When looking into \"statistics vs machine learning,\" here are some fails that I found:
- The Actual Difference Between Statistics and Machine Learning
- \"Machine learning models are designed to make the most accurate predictions possible. Statistical models are designed for inference about the relationships between variables.\"
- The statement on ML seems fair enough, but statistical models are used for more than inference.
- Moreover, how do we decide whether an ML model is accurate? We have to use statistics like fitness.
- \"...we do not know how well the model will perform until we ‘test’ this data on additional data that was not present during training, called the test set\"

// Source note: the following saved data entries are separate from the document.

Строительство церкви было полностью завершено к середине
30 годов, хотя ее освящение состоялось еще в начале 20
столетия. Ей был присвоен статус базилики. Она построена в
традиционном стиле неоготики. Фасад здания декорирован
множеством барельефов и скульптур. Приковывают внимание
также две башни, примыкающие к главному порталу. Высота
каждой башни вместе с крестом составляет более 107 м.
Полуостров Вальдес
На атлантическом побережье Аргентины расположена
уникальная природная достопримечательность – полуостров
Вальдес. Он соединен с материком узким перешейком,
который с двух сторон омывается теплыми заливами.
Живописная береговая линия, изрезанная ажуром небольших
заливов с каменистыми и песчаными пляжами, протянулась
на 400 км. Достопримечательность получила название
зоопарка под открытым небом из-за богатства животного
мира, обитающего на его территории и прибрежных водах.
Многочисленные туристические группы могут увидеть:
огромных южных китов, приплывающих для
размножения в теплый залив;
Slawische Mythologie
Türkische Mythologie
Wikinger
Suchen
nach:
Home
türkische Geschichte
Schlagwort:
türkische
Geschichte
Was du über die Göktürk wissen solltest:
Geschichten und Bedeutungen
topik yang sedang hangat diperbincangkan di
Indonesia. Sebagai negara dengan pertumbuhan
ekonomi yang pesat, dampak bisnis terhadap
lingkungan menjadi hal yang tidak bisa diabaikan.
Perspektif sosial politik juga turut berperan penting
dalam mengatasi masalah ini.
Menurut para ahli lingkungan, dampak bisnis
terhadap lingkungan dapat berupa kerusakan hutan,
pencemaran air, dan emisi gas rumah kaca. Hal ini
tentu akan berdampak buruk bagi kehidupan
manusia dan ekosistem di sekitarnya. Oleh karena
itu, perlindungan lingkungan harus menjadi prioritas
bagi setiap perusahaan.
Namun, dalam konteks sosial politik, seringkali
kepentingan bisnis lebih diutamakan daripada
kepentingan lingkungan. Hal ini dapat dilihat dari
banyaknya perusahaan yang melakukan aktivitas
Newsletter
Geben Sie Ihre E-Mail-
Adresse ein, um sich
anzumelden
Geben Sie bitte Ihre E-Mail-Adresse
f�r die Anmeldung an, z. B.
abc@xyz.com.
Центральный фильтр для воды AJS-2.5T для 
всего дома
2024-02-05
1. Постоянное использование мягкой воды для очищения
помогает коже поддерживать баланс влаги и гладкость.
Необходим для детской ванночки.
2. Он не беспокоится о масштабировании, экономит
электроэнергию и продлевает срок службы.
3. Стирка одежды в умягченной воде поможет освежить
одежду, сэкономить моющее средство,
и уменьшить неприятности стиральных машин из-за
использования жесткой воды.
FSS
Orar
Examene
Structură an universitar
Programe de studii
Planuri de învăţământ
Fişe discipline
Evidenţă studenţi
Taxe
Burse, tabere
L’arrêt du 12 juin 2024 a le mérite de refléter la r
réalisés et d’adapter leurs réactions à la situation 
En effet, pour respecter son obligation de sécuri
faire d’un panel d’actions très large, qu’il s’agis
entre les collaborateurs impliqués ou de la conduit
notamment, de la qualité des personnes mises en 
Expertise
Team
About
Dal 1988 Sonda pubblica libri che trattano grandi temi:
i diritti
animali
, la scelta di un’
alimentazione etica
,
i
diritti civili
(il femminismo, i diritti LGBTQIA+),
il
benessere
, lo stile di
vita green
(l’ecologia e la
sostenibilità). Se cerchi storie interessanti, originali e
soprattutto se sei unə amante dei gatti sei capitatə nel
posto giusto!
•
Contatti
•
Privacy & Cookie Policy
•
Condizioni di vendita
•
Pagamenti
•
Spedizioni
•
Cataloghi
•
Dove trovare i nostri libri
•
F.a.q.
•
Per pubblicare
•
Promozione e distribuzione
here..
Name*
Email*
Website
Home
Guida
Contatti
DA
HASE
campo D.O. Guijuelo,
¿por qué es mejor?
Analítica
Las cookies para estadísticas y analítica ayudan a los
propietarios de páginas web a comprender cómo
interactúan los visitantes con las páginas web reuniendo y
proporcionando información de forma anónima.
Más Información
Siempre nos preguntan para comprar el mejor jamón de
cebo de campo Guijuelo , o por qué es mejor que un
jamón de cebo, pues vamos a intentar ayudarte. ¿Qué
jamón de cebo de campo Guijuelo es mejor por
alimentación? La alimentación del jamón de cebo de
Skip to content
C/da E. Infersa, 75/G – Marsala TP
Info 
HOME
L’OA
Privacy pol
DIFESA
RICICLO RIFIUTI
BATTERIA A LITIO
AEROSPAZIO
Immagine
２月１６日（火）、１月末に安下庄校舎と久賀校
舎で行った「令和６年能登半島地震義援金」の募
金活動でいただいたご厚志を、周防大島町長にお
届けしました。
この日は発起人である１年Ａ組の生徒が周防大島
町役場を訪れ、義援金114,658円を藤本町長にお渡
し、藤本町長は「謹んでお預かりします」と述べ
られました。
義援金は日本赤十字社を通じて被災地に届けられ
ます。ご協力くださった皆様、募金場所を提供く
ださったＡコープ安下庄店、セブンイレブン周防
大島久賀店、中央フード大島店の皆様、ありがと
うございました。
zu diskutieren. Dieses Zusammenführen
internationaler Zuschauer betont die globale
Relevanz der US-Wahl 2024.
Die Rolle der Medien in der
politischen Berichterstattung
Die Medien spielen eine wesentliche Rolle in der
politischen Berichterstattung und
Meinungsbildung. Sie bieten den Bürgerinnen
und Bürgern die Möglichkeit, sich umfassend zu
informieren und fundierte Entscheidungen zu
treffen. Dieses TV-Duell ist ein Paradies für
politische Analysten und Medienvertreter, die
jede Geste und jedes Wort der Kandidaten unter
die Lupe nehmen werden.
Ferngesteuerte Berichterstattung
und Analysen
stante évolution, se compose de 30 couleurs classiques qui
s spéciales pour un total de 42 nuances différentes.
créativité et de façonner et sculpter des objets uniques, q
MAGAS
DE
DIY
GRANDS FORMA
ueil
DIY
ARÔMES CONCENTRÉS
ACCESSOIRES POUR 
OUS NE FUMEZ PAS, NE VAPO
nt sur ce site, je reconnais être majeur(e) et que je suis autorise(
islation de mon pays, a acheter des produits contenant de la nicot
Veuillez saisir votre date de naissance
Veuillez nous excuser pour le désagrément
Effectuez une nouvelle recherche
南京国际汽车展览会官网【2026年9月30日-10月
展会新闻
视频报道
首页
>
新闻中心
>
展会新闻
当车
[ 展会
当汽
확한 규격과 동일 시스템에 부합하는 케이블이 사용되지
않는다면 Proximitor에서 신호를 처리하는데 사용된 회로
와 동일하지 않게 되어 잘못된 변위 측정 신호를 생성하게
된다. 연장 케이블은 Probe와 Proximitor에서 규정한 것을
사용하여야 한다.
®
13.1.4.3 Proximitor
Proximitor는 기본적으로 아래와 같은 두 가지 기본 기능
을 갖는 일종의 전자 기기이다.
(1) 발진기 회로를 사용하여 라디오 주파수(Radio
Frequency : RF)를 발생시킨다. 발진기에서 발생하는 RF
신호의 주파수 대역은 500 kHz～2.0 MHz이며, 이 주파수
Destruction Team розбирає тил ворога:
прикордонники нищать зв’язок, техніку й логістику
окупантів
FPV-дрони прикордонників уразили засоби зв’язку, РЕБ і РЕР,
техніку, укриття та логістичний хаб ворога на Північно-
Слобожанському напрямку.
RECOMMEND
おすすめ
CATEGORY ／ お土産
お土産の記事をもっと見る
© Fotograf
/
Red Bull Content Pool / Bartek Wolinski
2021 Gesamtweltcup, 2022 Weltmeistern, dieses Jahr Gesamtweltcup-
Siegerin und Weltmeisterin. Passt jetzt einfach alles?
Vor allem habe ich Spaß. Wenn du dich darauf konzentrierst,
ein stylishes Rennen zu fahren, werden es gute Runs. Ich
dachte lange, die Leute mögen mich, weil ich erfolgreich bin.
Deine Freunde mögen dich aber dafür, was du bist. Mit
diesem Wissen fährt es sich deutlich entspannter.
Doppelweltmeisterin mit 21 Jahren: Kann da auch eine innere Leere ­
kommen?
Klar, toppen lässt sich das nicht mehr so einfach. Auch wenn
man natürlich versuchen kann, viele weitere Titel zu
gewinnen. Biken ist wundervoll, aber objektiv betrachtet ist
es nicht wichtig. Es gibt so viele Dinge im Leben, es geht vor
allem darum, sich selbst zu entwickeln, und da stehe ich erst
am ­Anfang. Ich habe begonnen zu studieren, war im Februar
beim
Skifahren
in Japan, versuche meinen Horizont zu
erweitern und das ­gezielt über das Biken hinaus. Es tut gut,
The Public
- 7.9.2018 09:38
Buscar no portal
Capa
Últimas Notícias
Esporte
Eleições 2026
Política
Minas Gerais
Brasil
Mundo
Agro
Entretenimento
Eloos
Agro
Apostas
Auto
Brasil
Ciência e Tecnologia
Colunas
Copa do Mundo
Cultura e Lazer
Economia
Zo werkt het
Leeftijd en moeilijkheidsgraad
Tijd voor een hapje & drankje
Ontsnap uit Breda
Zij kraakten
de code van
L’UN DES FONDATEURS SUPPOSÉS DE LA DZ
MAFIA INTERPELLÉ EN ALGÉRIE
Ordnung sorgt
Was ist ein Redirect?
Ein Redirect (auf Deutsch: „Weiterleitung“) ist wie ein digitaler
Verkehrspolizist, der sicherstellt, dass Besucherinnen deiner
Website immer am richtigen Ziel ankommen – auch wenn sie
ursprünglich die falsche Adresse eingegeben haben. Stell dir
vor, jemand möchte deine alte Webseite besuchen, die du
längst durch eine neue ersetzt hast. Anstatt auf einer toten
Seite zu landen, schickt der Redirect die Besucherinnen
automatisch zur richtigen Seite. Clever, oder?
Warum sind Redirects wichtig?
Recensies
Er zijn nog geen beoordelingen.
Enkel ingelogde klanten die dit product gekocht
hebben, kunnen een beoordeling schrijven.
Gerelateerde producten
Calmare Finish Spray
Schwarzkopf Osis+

- This is a general problem in applied statistics. There is nothing strictly special about out-of-sample validation in ML. Sure, it can be granted that emphasis, jargon, and norms of practice are different but nbd.
- \"Likewise, machine learning models provide various degrees of interpretability, from the highly interpretable lasso regression to impenetrable neural networks...\"
- My dude, Lasso Regression is applied stats. It's not original with ML.
- This actually highlights the intersectional point: Many statistical models are re-implemented in ML. This alone shows there is at least some intersection, but I will argue that moreover, it's a total subfield.
- \"Machine learning models are designed to make the most accurate predictions possible. Statistical models are designed for inference about the relationships between variables.\"
- Machine Learning vs Statistical Modeling
- \"Machine learning is an algorithm\"
- Sure, but basically all our statistical models are algorithms too.
- Still, somewhat interesting: There are some statistics that are not algorithms, eg the average, but this is no such thing as a non-algorithmic ML model.
- Which algorithms are used in ML, specifically? Refer back to 1.3 above and see that somewhere between very many and all ML algorithms are statistical algorithms.
- \"Machine Learning uses less assumptions\"
- #fail - your ML algo doesn't use fewer assumptions than I use when I compute an average.
- \"Machine learning is an algorithm\"
Now, let's come to an explainer that I actually found useful, from a PhD ML researcher:
He emphasizes that prediction and application is the main emphasis of ML, and he goes through some interesting facts that I didn't know. For example, he says \"neural networks...are essentially just extensions of logistic regressions on top of each other.\"
What became obvious to me during his presentation is that:
- Statistics is about things called statistics.
- Examples include the mean, median, mode, standard deviation, coefficients, and so on.
- Parameters are statistics too.
- Machine Learning is a case of applied statistics.
- ML executes statistical optimization and as such it utilizes statistics including goodness of fit, bias, variance, error, and so on.
- ML includes supervised and unsupervised learning. In the case of supervised learning, a practitioner is specifying features in the same way a statistician would. In fact, to even make sensible specifications, I believe a practitioner needs to have some statistical understanding of the underlying data.
- In any real application of ML, stats will be needed too.
- Communicating the findings of ML requires statistics. Eg \"75 percent of input images were identified as cats.\"
- The video above brilliantly quotes the statistician Ronald Fisher: \"The quantity of data which usually by its mere bulk is uncapable of entering the mind is to be replaced by relatively few quantities which shall adequately represent the whole of the original data\"
- The above quote defines what a statistic is, and it also shows why big data and ML can't be communicated to an end-user without consolidation into statistics.
- ML happened later in history and has historically grown out of statistics. Yes, it is also a subfield of computer science. There is no competition or exclusivity here. Essentially all meaningful statistics today are implemented as programs too.
As a concluding note, my findings today reassure me that:
- A background in statistics and econometrics is a great entry into machine learning.
- There is no major conflict between usual statistical and ML approaches.
- ML is in many ways just the automation of complex statistics, including some statistical practices that were previously manual and laborious.
- A good ML practitioner needs statistical, and I would suggest econometric, skills as well.